Seit dieser Zeit hatten die Römer einige Kontakte zu den
germanischen Stämmen und
Völkern, die zumeist kriegerischer Art waren. Der Begriff "Germanen" stammt auf keinen Fall von den Menschen, die damit bezeichnet wurden, denn sie fanden ihre
Identität in ihren
Stammes- oder
Volksgemeinschaften.
Die Gesellschaft der Germanen
Die Siedlungs- und Gesellschaftsstruktur der verschiedenen
Germanenstämme war im Wesentlichen gleich. Die Familie bildete den Kern der germanischen Gesellschaft. Ihr gegenüber waren alle Mitglieder zu voller Loyalität verpflichtet. Das Oberhaupt hatte die Aufgabe, die gesamte Familie zu schützen. Dies umfasste auch die Unfreien, die Knechte und Mägde waren. Zu einer Sippe zählten alle Blutsverwandten. Zusammen siedelte man in einer Dorfgemeinschaft und kämpfte im Krieg als geschlossener Verband. Kam es zu Streitigkeiten, besaßen die Sippen das Recht, ihre Angelegenheiten selbst zu regeln. Wurde ein Mitglied einer Sippe angegriffen, stand die ganze Sippe zusammen und verteidigte es. Alle freien und kampffähigen Männer einer Stammes-Gemeinschaft bildeten zusammen den sogenannten
Thing, der als
Versammlung des
Stammes das Oberhaupt wählte. Ebenso schnell konnte ein Oberhaupt auch wieder abgesetzt werden, wenn es seine Pflichten im Sinne der Gemeinschaft nicht erfüllte.
Das Oberhaupt war eher ein
Stammeshäuptling als ein König oder Konsul, wie es bei Römern und Griechen zu dieser Zeit üblich war. Erst als sich Auseinandersetzungen mit den Römern häuften, begannen die Germanen, ihre Oberhäupter als Könige zu bezeichnen. Während des Thing, der meist im Freien an heiligen Stätten stattfand, galten strikte Regeln. Die Versammlung war den Göttern geweiht, eine Störung beleidigte diese und wurde von den Priestern hart bestraft. Jedes Mitglied des Rates hatte eine Stimme.
Doch es wurde nicht nur über Krieg und Frieden entschieden. In der Vollversammlung wurde auch Gericht gehalten oder über die Aufnahme neuer Mitglieder in den Thing abgestimmt. So konnte ein Unfreier, der im Kampf zu Ruhm und Ehre gekommen war, den Status eines freien Mitgliedes des Thing erlangen.

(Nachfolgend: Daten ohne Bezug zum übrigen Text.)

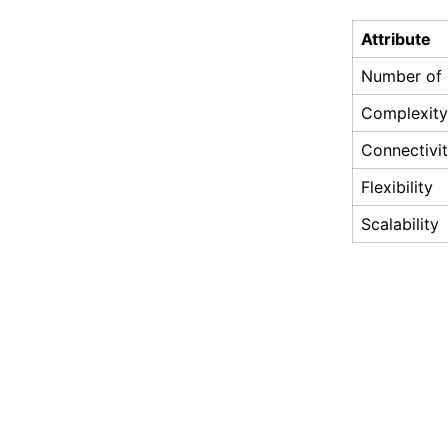
Attribute
Number of e
Complexity
Connectivi
Flexibility
Scalability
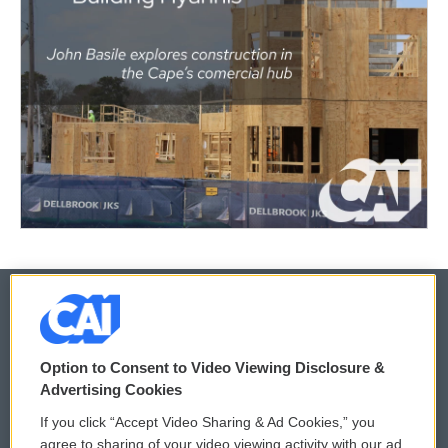
© 2026
Option to Consent to Video Viewing Disclosure &
Privacy and Terms
Sonics: Community Voices
Advertising Cookies
If you click “Accept Video Sharing & Ad Cookies,” you
Comments Policy
WCAI eNews Sign Up
agree to sharing of your video viewing activity with our ad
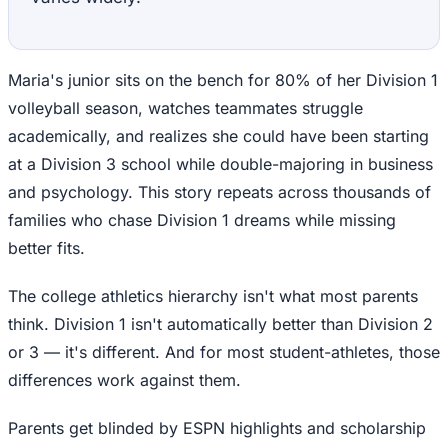
Maria's junior sits on the bench for 80% of her Division 1
volleyball season, watches teammates struggle
academically, and realizes she could have been starting
at a Division 3 school while double-majoring in business
and psychology. This story repeats across thousands of
families who chase Division 1 dreams while missing
better fits.
The college athletics hierarchy isn't what most parents
think. Division 1 isn't automatically better than Division 2
or 3 — it's different. And for most student-athletes, those
differences work against them.
Parents get blinded by ESPN highlights and scholarship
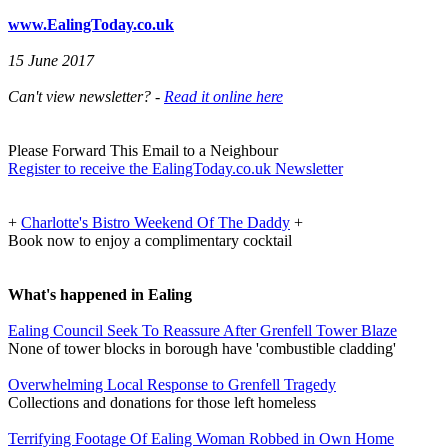
www.EalingToday.co.uk
15 June 2017
Can't view newsletter? -
Read it online here
Please Forward This Email to a Neighbour
Register to receive the EalingToday.co.uk Newsletter
+
Charlotte's Bistro Weekend Of The Daddy
+
Book now to enjoy a complimentary cocktail
What's happened in Ealing
Ealing Council Seek To Reassure After Grenfell Tower Blaze
None of tower blocks in borough have 'combustible cladding'
Overwhelming Local Response to Grenfell Tragedy
Collections and donations for those left homeless
Terrifying Footage Of Ealing Woman Robbed in Own Home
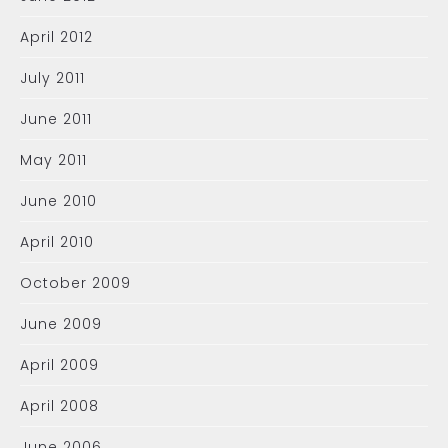
April 2012
July 2011
June 2011
May 2011
June 2010
April 2010
October 2009
June 2009
April 2009
April 2008
June 2006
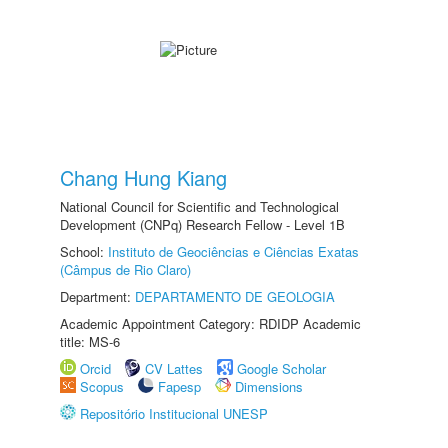
Chang Hung Kiang
National Council for Scientific and Technological
Development (CNPq) Research Fellow - Level 1B
School:
Instituto de Geociências e Ciências Exatas
(Câmpus de Rio Claro)
Department:
DEPARTAMENTO DE GEOLOGIA
Academic Appointment Category: RDIDP Academic
title: MS-6
Orcid
CV Lattes
Google Scholar
Scopus
Fapesp
Dimensions
Repositório Institucional UNESP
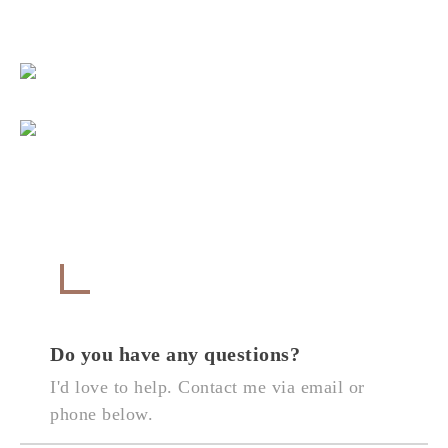
Get in Touch
CONTACT
Do you have any questions?
I'd love to help. Contact me via email or
phone below.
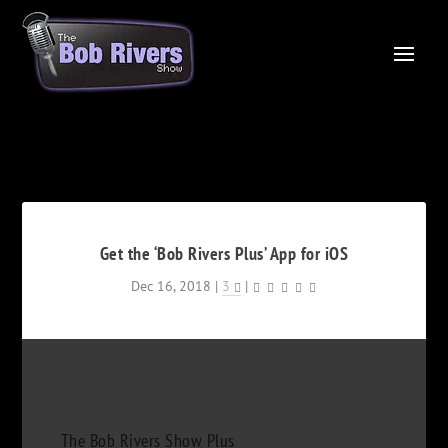
Get the ‘Bob Rivers Plus’ App for iOS
Dec 16, 2018
|
3
|
The Bob Rivers Show Plus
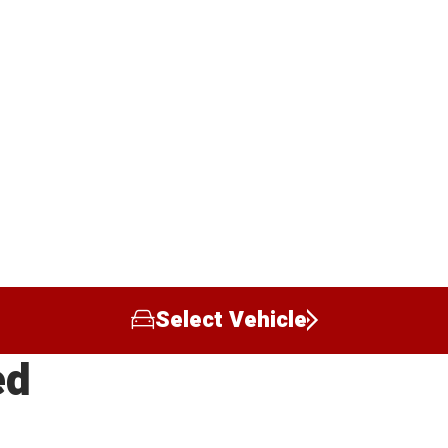
Select Vehicle
ed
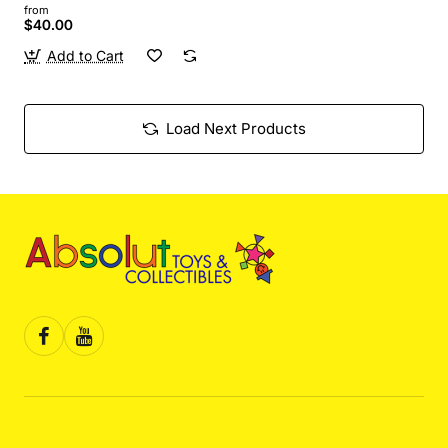
from
$40.00
Add to Cart
Load Next Products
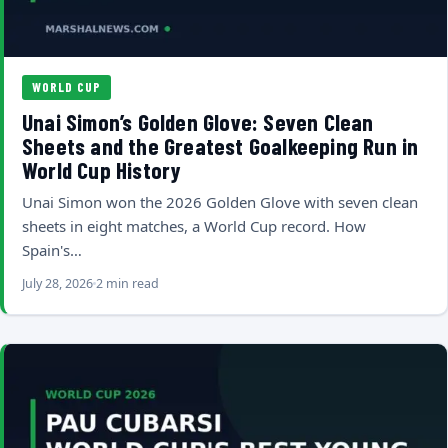
WORLD CUP
Unai Simon’s Golden Glove: Seven Clean
Sheets and the Greatest Goalkeeping Run in
World Cup History
Unai Simon won the 2026 Golden Glove with seven clean
sheets in eight matches, a World Cup record. How
Spain's…
July 28, 2026
2 min read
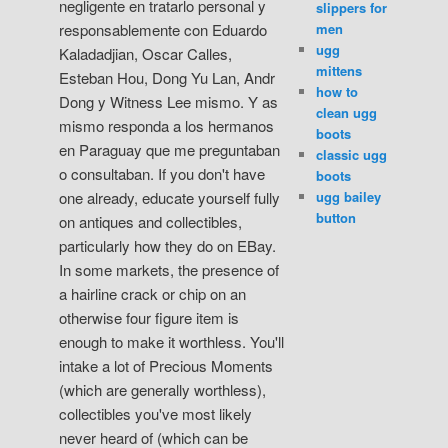
negligente en tratarlo personal y
slippers for
men
responsablemente con Eduardo
ugg
Kaladadjian, Oscar Calles,
mittens
Esteban Hou, Dong Yu Lan, Andr
how to
Dong y Witness Lee mismo. Y as
clean ugg
mismo responda a los hermanos
boots
en Paraguay que me preguntaban
classic ugg
o consultaban. If you don't have
boots
ugg bailey
one already, educate yourself fully
button
on antiques and collectibles,
particularly how they do on EBay.
In some markets, the presence of
a hairline crack or chip on an
otherwise four figure item is
enough to make it worthless. You'll
intake a lot of Precious Moments
(which are generally worthless),
collectibles you've most likely
never heard of (which can be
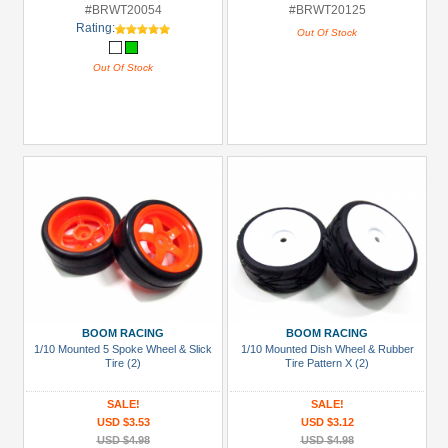
#BRWT20054
#BRWT20125
Rating:
Out Of Stock
Out Of Stock
BOOM RACING
BOOM RACING
1/10 Mounted 5 Spoke Wheel & Slick
1/10 Mounted Dish Wheel & Rubber
Tire (2)
Tire Pattern X (2)
SALE!
SALE!
USD $3.53
USD $3.12
USD $4.98
USD $4.98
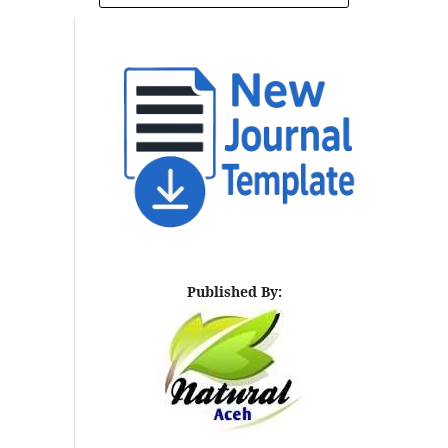
Published By:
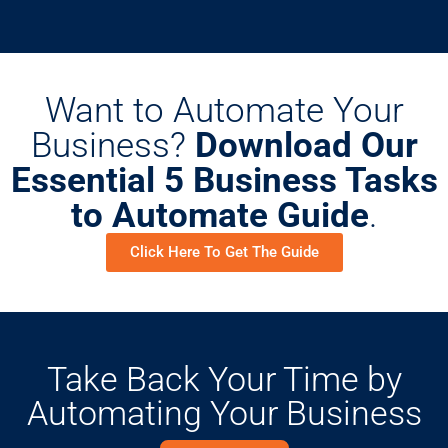
Want to Automate Your
Business?
Download Our
Essential 5 Business Tasks
to Automate Guide
.
Click Here To Get The Guide
Take Back Your Time by
Automating Your Business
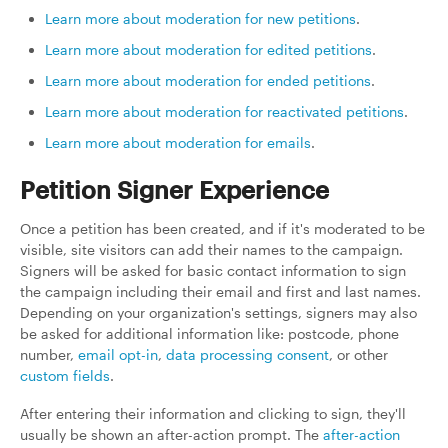
Learn more about moderation for new petitions
.
Learn more about moderation for edited petitions
.
Learn more about moderation for ended petitions
.
Learn more about moderation for reactivated petitions
.
Learn more about moderation for emails
.
Petition Signer Experience
Once a petition has been created, and if it's moderated to be
visible, site visitors can add their names to the campaign.
Signers will be asked for basic contact information to sign
the campaign including their email and first and last names.
Depending on your organization's settings, signers may also
be asked for additional information like: postcode, phone
number,
email opt-in
,
data processing consent
, or other
custom fields
.
After entering their information and clicking to sign, they'll
usually be shown an after-action prompt. The
after-action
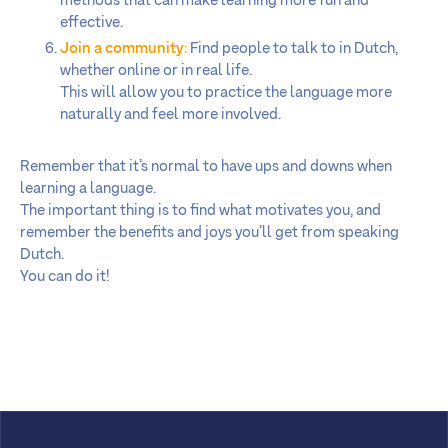
methods that can make learning more fun and
effective.
Join a community
:
Find people to talk to in Dutch,
whether online or in real life.
This will allow you to practice the language more
naturally and feel more involved.
Remember that it’s normal to have ups and downs when
learning a language.
The important thing is to find what motivates you, and
remember the benefits and joys you’ll get from speaking
Dutch.
You can do it!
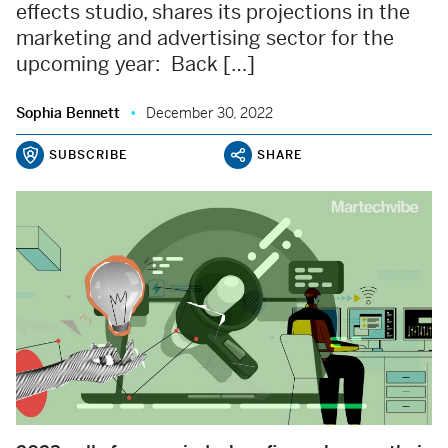
effects studio, shares its projections in the
marketing and advertising sector for the
upcoming year: Back […]
Sophia Bennett
December 30, 2022
SUBSCRIBE
SHARE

Varusschlacht und Stammesfehden
Die relativ
kleinen Gruppen der
Stämme empfanden sich jeweils als selbständige Einheit. Den Germanen gelang es deshalb nur selten, mehrere Stämme für ein Ziel zu vereinen. Genau dies hatten die Römer frühzeitig erkannt und machten es sich zunutze. Sie schlossen Bündnisse mit verschiedenen Stämmen und spielten die Germanen gegeneinander aus.
Untypisch für germanisches Verhalten ist deshalb der sogenannte Arminius-Aufstand im Jahre 9 nach Christus. Dem Cherusker Arminius war es während des Aufstandes gelungen, zerstrittene Stämme, die immer wieder untereinander Streitigkeiten austrugen, unter seiner Führung zu einen. Gemeinsam versuchte man sich erfolgreich gegen die Römer zur Wehr zu setzen. Die Herrschaft der Römer über die germanischen Stämme rechts des Rheins wurde so verhindert.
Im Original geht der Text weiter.